Democratic senators charged that the failures can be attributed, to some extent, to the 2018 softening of the stricter bank regulations that were enacted by the 2010 Dodd-Frank law.
The 2018 law exempted banks with assets between $100 billion to $250 billion — Silicon Valley’s size — from requirements that it maintain sufficient cash, or liquidity, to cover 30 days of withdrawals. It also meant that banks of that size were subject less often to so-called “stress tests,” which sought to evaluate how they would fare in a sharp recession or a financial meltdown.
Simon Johnson, an economist at the Massachusetts Institute of Technology who co-wrote a book about the 2008-2009 financial crisis, said he believed the 2018 regulatory rollback “contributed to a big relaxation of supervision and fed into this lackadaisical attitude around Silicon Valley Bank.”
But Steven Kelly, senior research associate at the Yale program on financial stability, said he believed that Silicon Valley Bank’s business model was so flawed that requiring it to hold more liquidity wouldn’t have helped it withstand the lightning-fast bank run that toppled it. On Thursday, March 9, depositors — many of them operating swiftly, using smart phones — withdrew $42 billion, or 20% of its assets, in a single day.
“You’re never going to write liquidity regulations that are strict enough to prevent that, when there’s a run on a fundamentally unviable bank,” Kelly said.

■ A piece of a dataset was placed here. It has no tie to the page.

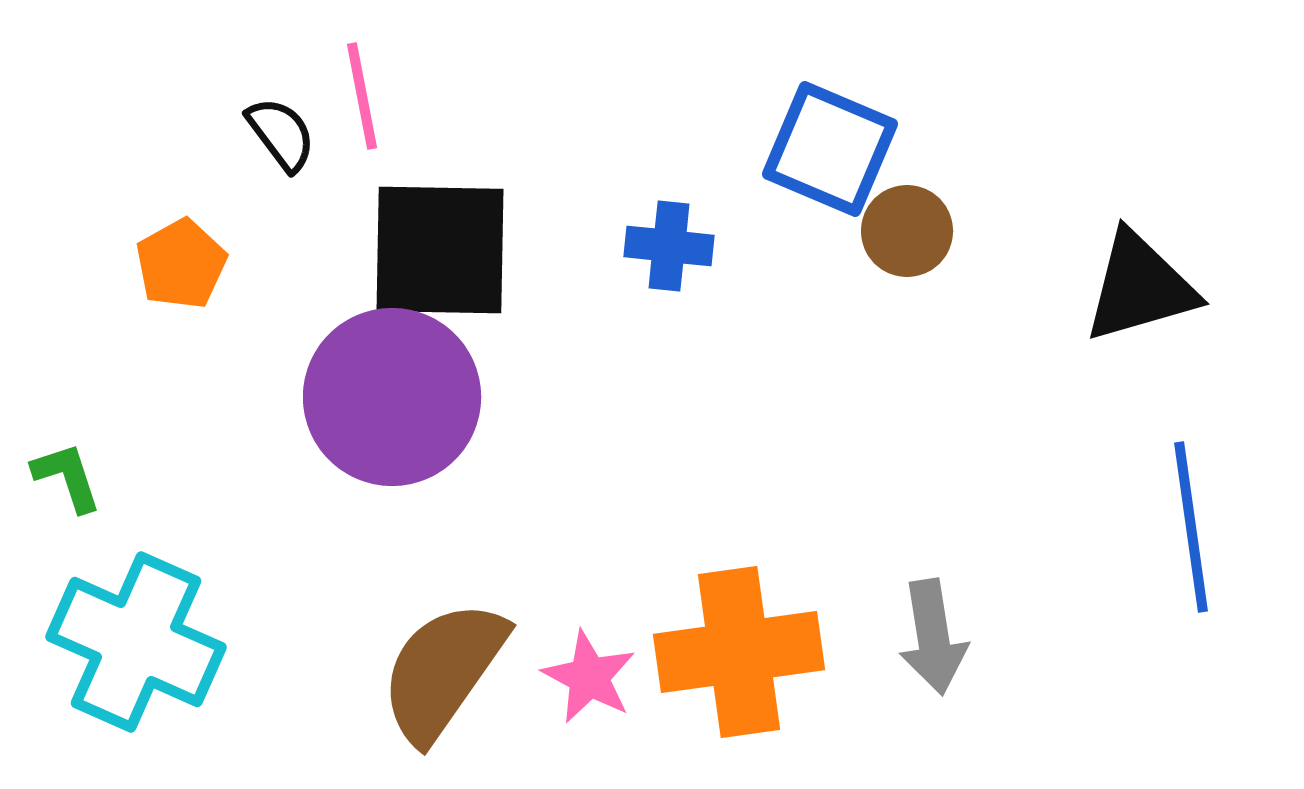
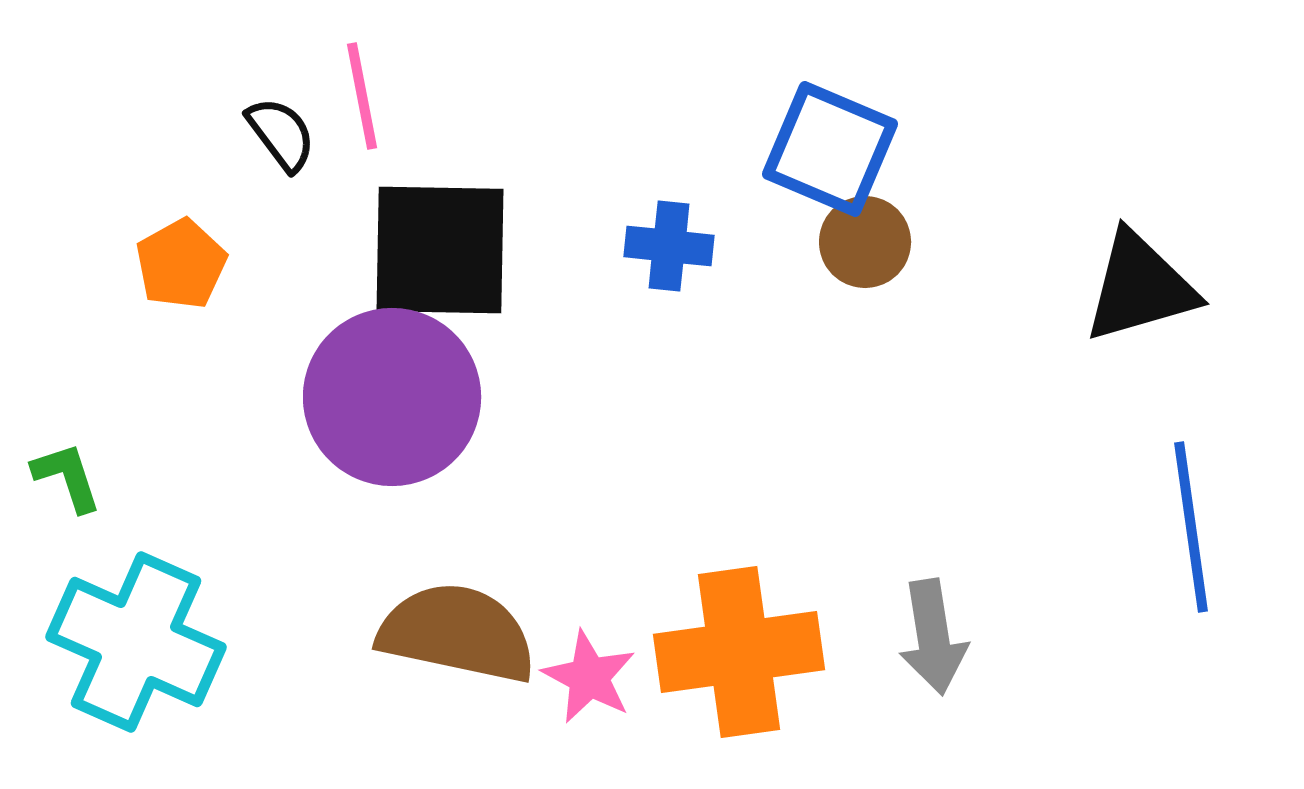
brown circle: moved 42 px left, 11 px down
brown semicircle: moved 14 px right, 38 px up; rotated 67 degrees clockwise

The Fed has come under harsh criticism by groups advocating tighter financial regulation for failing to adequately supervise Silicon Valley Bank and prevent its collapse, and Barr will likely face tough questioning by members of both parties.
As recently as mid-February 2023, Barr says in his prepared testimony, Fed staffers told the central bank’s board of governors that rising rates were threatening the finances of some banks and highlighted, in particular, the risk-taking at Silicon Valley Bank.
“But, as it turned out,” Barr says, “the full extent of the bank’s vulnerability was not apparent until the unexpected bank run on March 9.”
AP Economics Writer Paul Wiseman contributed to this report.